In one embodiment of the invention it is provided that the errors in the context of an error inspection during the laying process recognized / whose coordinates are determined and entered into the computer system. In this embodiment the operator of the laying machine can overlook the effects of the error before the laying process is finished will have, i.e. whether it will be in the middle of a cut part or in the waste, so that the necessary Measures can be taken.

The disadvantage of the exemplary embodiment mentioned is that, despite the possibilities, all effects to recognize the error must be laid very slowly, since the error look during the laying process of Speed decreased. For this reason, it is advantageous if a location with an error occurs before the Laying process recognized in the context of a goods inspection by means of a goods inspection machine and provided with a marking and if the coordinates of the error are determined during the laying process and entered into the computer system. These Procedure allows the fabric to be laid with a Significantly greater speed, since only one has to pay attention to an already existing marking, which

August 22, 1984

is much easier to see than, for example, a weaving defect in the fabric.

Another advantageous embodiment of this method can be seen in the fact that the marking is carried out on the laying machine arranged sensors that react to them are detected, their coordinates are determined automatically and stored in the computer system can be entered and that the laying machine is stopped after detecting a marking. This means that the operator does not have to pay attention to the markings, so that this is essential with the laying machine can be driven faster. All that remains is to recognize the error relative to the cut parts on the Cutting pattern and developing the necessary strategy for the further laying or cutting processes.

Another embodiment of the method provides ^for: the errors prior to the laying operation as part of a cloth inspection detected by means of an inspection machine, the coordinates determined and immediately entered into the computer system. In this case, the sensors for detecting the markings can be dispensed with, and it is possible to recognize before the start of the laying process how the faulty locations are relative to the cut parts and thus it is possible to determine at the beginning of the laying process, At which points a flaw should or should not be cut out and how the fabric can be laid in the most favorable way so that as many flaws as possible are in the waste.

In all previous embodiments of the invention Method can be used to increase the laying speed

August 22, 1984

It is possible to dispense with the errors that occur in cut parts are to be cut out when the computer system has all of the faulty ones in each material web of a stack of layers Cut parts determined and documented. This eliminates the time-consuming stopping of the spreading machine and Overlapping, so that especially with less expensive fabrics faulty cut-to-size parts are accepted, but this is due to the documentation of the computer system can be sorted out accurately after cutting. Furthermore, this process can be improved by that the computer system creates a marker for a new cropping This compiles the identified and documented defective parts so that after the laying process has ended for a stack of layers it is already known which cut parts are faulty and thus recut must be, being carried out by the computer system at the same time a layplan is created for all cut parts to be re-cut.

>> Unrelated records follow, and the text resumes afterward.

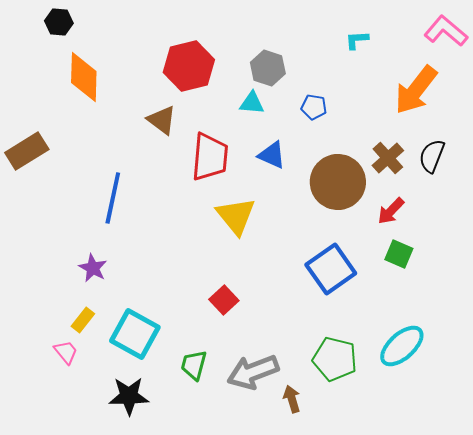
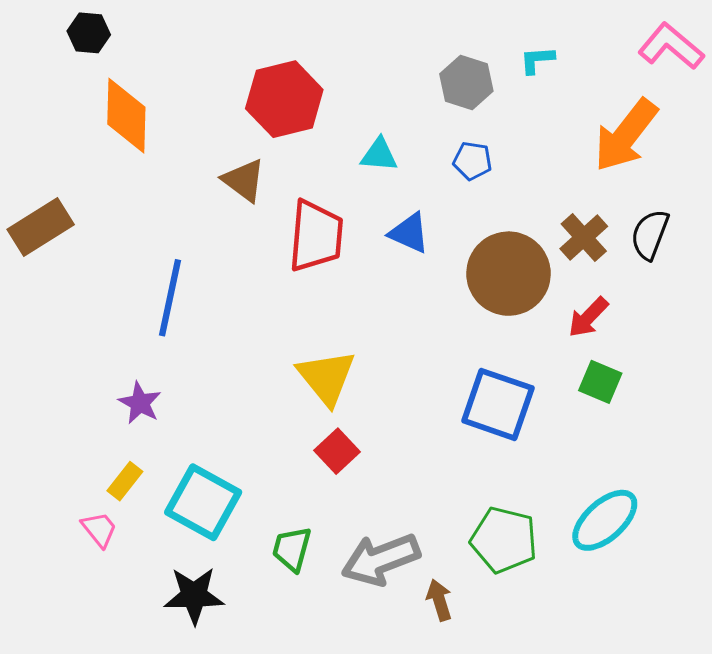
gray hexagon: (268, 68) -> (466, 83), moved
yellow triangle: (236, 216) -> (326, 377), moved
blue square: (331, 269) -> (498, 404), turned -36

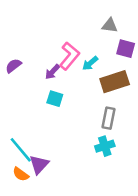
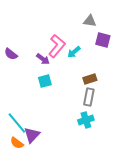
purple semicircle: (13, 66) -> (11, 54), turned -104
purple arrow: (52, 72) -> (43, 59), turned -96
brown rectangle: (115, 82) -> (90, 79), moved, size x0.6
cyan square: (55, 99) -> (45, 81), turned -32

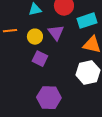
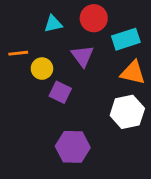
yellow circle: (35, 37) -> (42, 69), moved

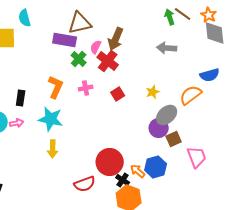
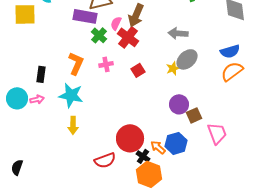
gray arrow: (167, 48) -> (178, 33), moved
orange semicircle: (191, 95) -> (232, 71), moved
gray ellipse: (167, 115) -> (187, 59), moved

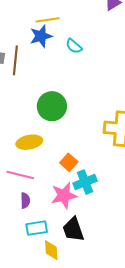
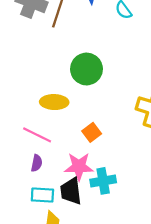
cyan cross: (85, 182) -> (103, 181), moved
black trapezoid: (73, 229) -> (71, 191), moved

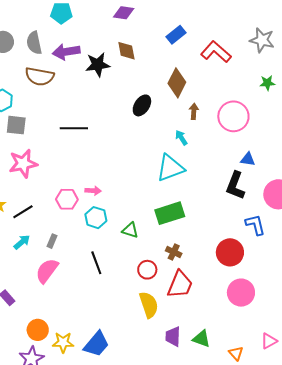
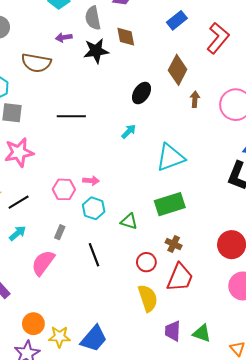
gray semicircle: (34, 43) -> (93, 18), moved
purple arrow: (66, 52) -> (64, 37), size x0.6
red L-shape: (216, 52) -> (218, 38), turned 88
cyan arrow: (181, 138) -> (129, 131), moved, turned 77
gray rectangle: (52, 241) -> (60, 232), moved

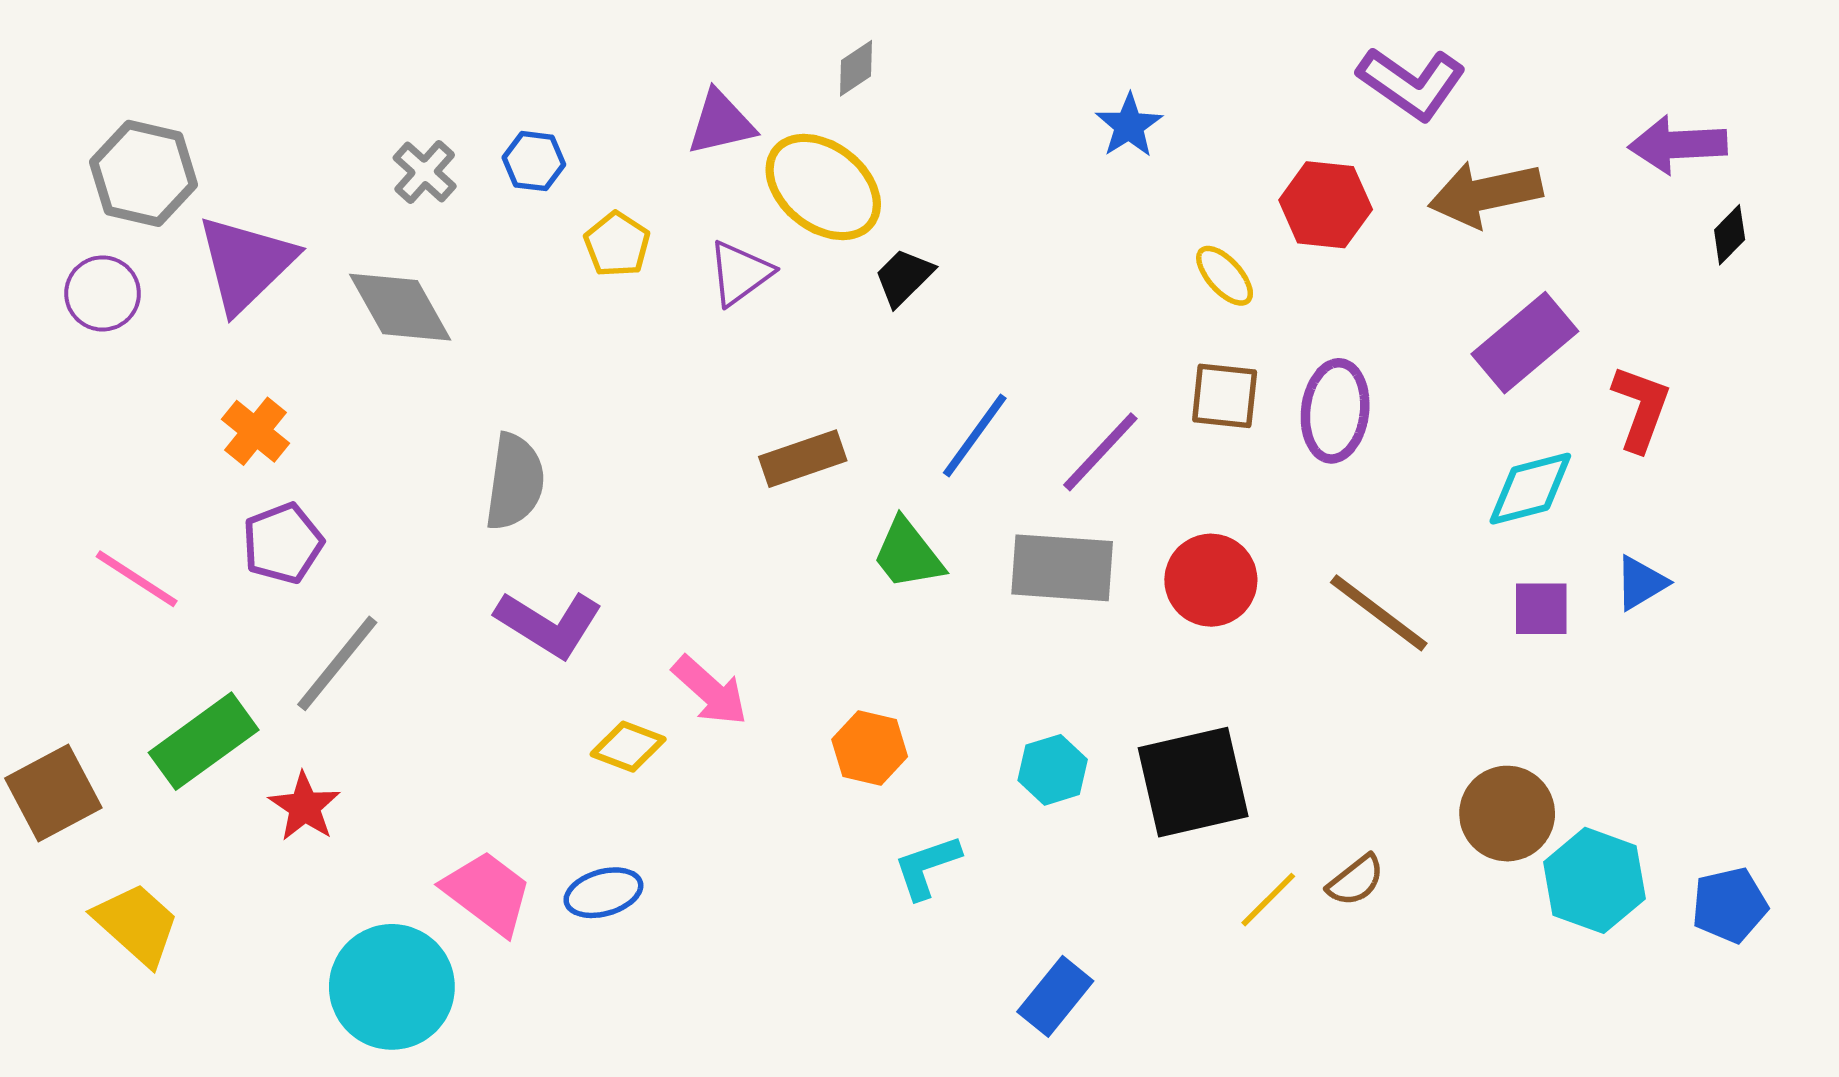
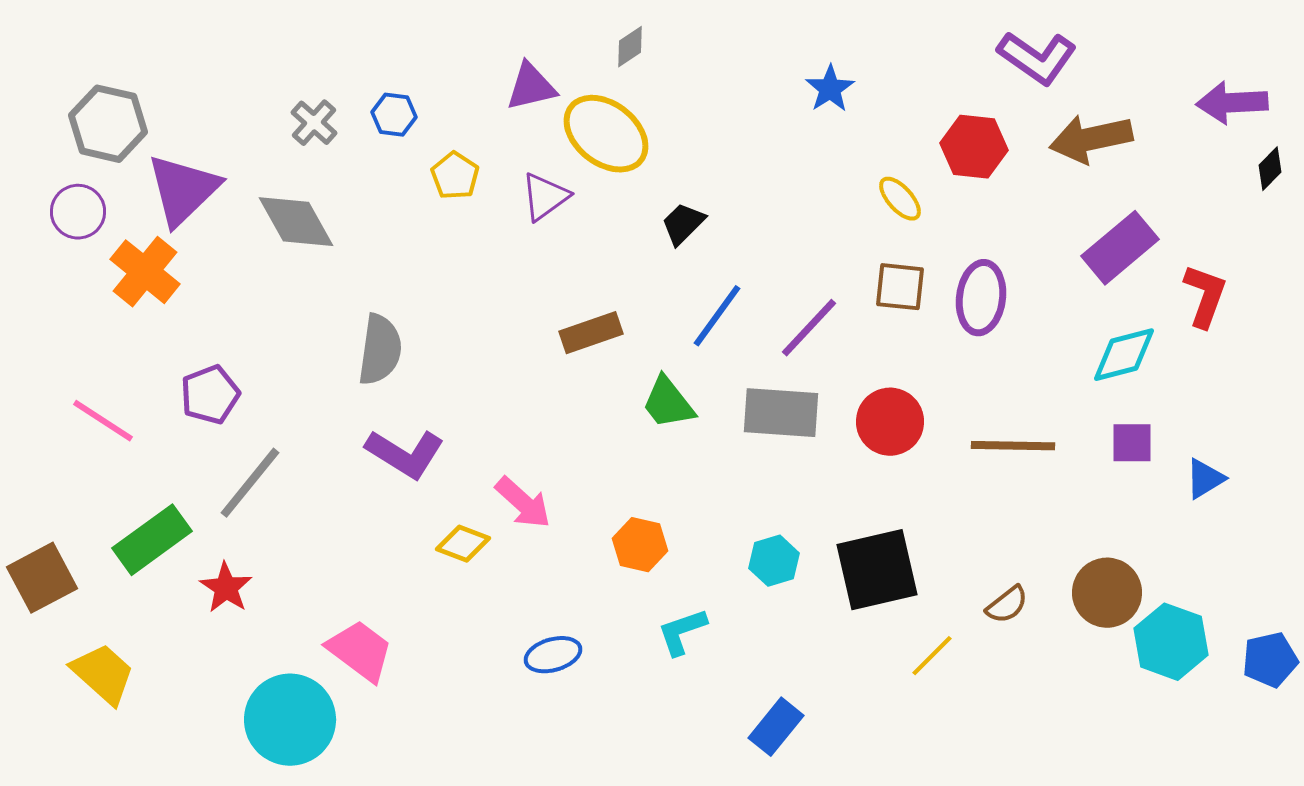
black trapezoid: (904, 277) -> (683, 224), moved
orange cross: (255, 431) -> (145, 272), moved, size x1.4
blue triangle: (1641, 583) -> (1205, 479), moved
brown line: (1379, 613) -> (1013, 446), turned -36
brown semicircle: (1356, 880) -> (1007, 605), moved
blue ellipse: (603, 893) -> (553, 655), moved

Provided that it is not possible to do without cutting out the errors, because those with errors have to be sorted out and thrown away Blank parts would be too expensive in all of the above-mentioned exemplary embodiments of the method according to the invention provided that the computer system when laying the fabric For each stack of layers, it is determined which part of the material web is cut out and from which point onwards it overlaps is passed on. As a result, valuable time can be saved when laying the fabric because the operator no longer has to make a decision in this regard. This procedure also makes it possible to complete the laying process to automate when the coordinates of the error of the spreading machine are accessible.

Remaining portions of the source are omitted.